米国EC市場で台頭する「クリック&コレクト」

 ウイズコロナの時代となり、EC市場が成長を続ける中で世界的に「クリック&コレクト」、すなわちオンライン購入/店頭受取のショッピングスタイルが台頭しています。その最先端を行く米国市場の最新情報を紹介しましょう。
 Img_48472g 米国も多数の消費者がファッション商品を購入するため店舗を訪れているといいます。しかしその多くはパンデミックの不安から抜け切れていないのが現実とか。これについてファーストインサイトCEOグレッグ・ペトロ氏は、「人々はコロナの影響で人やモノとできる限り接触しない買い物体験を求めています。小売側としてはなるべく接触しない方法で買い物客に働きかけ、必要なものを見つけられるようにすることが肝要で、それがこれからの小売り業者の“ニュー・ノーマル”です」と語っています。
 ファーストインサイトの調査によると、ほとんどの消費者はアパレル(54%)、ホームセンター(36%)、靴(32%)を、店頭で買いたいと考えていますが、65%の女性は試着室での試着は安心できないと回答。また66%の女性が販売員と一緒に買い物をするのは不安と答えています。男性は女性よりは安心感があるものの、半数以上の54%が「試着室も販売員が付くのも安心できない」と回答しています。
 コットンインコーポレイテッドの2020年消費者調査も、新型ウイルスの流行が始まって以降、55%の消費者が“BOPIS”を希望しているといいます。これは“Buy Online Pick-up In Store”の頭文字をとった略語で、「クリック&コレクト」のこと。また71%が、「ショッピングモールでの買い物が快適に感じられるようになるまでには、しばらく時間がかかる」と認め、再開後も58%は、オンラインで服を買うことが多くなると回答。「クリック&コレクト」の買い物モードが人々の心に響くものになっているようです。 
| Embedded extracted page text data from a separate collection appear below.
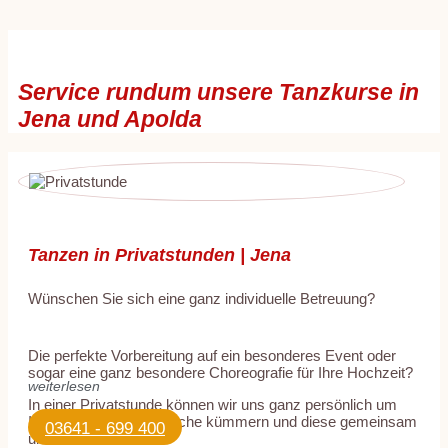
Service rundum unsere Tanzkurse in
Jena und Apolda
Tanzen in Privatstunden | Jena
Wünschen Sie sich eine ganz individuelle Betreuung?
Die perfekte Vorbereitung auf ein besonderes Event oder
sogar eine ganz besondere Choreografie für Ihre Hochzeit?
weiterlesen
In einer Privatstunde können wir uns ganz persönlich um
Ihre individuellen Wünsche kümmern und diese gemeinsam
03641 - 699 400
umsetzen.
 "BOPIS"でしたらウイルスに関連した配送の遅延を心配することもありませんし、注文した当日か翌日に商品を受け取れます。送料も節約できます。受取時には実物を確認し、その場で返品も可能というのも、その魅力に拍車をかけているといいます。 
 このオプションを選ぶことは、アマゾンへの逆襲の機会との指摘もあります。 
 ECビジネスにイノベーションをもたらす大きな可能性を秘めている「クリック&コレクト」、今後の買い物の在り方を変えそうです。